> [Task] Copy out all the lines of the data that hold the word "Костроме".

[Saved data entries]
========================================

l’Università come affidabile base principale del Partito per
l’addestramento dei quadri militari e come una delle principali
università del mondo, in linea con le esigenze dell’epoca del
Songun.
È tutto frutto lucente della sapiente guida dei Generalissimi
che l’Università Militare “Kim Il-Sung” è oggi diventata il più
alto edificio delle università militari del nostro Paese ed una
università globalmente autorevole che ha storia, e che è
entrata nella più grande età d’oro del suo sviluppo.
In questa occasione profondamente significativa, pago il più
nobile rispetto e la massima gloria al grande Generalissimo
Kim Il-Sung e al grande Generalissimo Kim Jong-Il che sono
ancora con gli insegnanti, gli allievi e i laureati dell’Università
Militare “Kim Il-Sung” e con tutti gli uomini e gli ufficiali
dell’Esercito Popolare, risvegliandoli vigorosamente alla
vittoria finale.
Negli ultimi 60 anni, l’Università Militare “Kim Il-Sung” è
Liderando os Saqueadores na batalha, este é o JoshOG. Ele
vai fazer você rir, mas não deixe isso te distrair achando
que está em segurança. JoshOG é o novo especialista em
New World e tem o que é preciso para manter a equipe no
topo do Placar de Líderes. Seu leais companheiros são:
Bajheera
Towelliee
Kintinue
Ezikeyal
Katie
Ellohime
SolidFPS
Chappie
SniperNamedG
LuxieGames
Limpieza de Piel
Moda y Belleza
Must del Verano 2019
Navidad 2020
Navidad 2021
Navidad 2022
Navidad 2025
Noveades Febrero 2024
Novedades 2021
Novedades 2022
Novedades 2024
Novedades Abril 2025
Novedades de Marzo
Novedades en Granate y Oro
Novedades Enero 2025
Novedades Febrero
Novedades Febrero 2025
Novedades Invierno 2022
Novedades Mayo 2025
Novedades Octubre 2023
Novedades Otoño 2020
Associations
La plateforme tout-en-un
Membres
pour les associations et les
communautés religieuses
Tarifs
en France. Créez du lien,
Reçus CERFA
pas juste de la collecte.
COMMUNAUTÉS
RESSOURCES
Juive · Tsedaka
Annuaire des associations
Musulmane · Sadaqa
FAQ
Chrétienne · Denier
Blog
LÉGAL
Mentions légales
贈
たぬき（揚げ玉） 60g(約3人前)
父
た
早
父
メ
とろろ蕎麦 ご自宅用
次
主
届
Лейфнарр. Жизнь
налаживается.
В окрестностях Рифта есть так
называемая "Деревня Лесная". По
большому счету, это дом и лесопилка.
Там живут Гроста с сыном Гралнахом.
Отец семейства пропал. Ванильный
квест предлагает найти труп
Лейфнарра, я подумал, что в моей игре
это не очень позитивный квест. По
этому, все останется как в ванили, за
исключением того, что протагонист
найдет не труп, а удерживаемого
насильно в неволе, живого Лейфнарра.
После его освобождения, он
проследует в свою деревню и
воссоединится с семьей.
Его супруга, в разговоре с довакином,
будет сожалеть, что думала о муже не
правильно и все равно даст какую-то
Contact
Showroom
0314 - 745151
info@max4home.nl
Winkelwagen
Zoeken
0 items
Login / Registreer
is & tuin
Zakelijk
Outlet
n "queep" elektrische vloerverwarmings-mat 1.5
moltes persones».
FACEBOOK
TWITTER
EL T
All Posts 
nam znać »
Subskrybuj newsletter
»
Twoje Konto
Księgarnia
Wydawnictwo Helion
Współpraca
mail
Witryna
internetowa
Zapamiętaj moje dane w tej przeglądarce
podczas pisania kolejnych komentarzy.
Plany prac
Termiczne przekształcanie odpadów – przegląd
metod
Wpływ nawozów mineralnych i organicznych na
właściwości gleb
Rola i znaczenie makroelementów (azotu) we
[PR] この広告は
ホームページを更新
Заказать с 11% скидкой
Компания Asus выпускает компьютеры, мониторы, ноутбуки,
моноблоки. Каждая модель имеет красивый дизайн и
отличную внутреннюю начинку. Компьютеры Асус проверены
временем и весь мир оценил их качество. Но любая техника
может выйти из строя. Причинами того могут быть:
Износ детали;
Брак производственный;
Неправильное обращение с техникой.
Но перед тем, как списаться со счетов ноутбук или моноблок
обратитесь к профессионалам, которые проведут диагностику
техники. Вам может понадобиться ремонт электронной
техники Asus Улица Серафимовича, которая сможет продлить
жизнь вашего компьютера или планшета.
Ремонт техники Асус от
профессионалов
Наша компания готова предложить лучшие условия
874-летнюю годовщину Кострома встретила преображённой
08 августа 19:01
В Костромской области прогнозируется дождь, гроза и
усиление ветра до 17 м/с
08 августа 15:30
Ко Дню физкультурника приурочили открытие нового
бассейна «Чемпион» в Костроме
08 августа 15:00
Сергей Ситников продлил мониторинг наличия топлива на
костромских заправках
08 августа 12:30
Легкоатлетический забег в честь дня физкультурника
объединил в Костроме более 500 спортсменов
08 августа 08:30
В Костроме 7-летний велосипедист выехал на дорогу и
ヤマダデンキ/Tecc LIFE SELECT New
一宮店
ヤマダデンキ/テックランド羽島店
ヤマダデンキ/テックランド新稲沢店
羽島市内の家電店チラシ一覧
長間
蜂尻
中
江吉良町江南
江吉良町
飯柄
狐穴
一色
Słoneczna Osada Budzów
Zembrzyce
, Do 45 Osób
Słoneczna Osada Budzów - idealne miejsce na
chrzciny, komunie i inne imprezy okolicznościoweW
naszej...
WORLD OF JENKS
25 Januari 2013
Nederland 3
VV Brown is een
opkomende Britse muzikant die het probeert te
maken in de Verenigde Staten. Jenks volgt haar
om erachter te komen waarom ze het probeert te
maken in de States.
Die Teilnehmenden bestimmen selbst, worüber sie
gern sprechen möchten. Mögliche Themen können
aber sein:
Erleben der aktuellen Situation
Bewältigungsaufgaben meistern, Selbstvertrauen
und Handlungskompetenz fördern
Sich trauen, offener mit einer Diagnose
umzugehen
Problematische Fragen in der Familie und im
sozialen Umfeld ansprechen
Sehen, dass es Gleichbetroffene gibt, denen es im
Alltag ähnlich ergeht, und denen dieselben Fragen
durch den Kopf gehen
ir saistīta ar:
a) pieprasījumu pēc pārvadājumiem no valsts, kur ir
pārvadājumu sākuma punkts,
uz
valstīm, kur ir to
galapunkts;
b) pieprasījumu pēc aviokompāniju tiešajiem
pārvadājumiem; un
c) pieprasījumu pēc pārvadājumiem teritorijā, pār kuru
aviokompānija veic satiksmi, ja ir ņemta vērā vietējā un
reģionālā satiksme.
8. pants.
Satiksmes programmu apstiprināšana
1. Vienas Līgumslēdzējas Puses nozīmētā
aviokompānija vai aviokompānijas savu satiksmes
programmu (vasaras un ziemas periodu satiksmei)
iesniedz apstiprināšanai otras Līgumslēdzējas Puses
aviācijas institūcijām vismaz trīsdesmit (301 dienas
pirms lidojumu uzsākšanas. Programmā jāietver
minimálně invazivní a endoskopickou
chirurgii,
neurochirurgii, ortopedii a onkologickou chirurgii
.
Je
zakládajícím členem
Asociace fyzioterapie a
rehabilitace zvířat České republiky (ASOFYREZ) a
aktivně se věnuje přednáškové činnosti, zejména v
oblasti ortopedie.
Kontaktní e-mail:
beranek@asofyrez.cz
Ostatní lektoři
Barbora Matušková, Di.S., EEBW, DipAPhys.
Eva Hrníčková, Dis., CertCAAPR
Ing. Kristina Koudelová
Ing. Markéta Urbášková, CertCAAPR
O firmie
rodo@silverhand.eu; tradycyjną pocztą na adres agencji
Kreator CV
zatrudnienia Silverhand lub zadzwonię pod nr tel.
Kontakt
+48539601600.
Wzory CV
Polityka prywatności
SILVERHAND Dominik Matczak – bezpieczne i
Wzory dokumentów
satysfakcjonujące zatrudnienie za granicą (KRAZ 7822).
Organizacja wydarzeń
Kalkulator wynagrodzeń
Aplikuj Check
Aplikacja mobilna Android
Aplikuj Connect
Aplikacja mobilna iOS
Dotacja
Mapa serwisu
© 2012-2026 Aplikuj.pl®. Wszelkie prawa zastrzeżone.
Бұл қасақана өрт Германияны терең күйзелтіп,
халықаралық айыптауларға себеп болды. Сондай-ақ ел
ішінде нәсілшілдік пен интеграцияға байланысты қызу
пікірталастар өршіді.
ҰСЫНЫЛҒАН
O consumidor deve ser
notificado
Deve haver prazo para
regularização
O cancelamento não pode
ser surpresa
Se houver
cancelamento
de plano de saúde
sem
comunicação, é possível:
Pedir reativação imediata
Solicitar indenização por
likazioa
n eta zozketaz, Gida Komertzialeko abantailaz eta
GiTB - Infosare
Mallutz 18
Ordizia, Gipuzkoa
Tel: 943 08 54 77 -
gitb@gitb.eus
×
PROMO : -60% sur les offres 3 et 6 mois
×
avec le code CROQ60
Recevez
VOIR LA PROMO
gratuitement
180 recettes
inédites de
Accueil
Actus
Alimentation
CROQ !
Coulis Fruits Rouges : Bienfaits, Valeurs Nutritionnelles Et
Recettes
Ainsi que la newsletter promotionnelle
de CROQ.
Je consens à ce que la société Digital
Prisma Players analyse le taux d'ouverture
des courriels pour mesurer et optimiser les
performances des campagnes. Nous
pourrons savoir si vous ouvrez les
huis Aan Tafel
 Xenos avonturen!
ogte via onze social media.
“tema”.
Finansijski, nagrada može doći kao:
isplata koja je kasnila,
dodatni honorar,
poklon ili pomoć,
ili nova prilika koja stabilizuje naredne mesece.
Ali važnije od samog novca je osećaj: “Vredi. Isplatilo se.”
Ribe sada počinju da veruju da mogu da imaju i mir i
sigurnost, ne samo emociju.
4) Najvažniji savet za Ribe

========================================

> [Response box]
бассейна «Чемпион» в Костроме
объединил в Костроме более 500 спортсменов
В Костроме 7-летний велосипедист выехал на дорогу и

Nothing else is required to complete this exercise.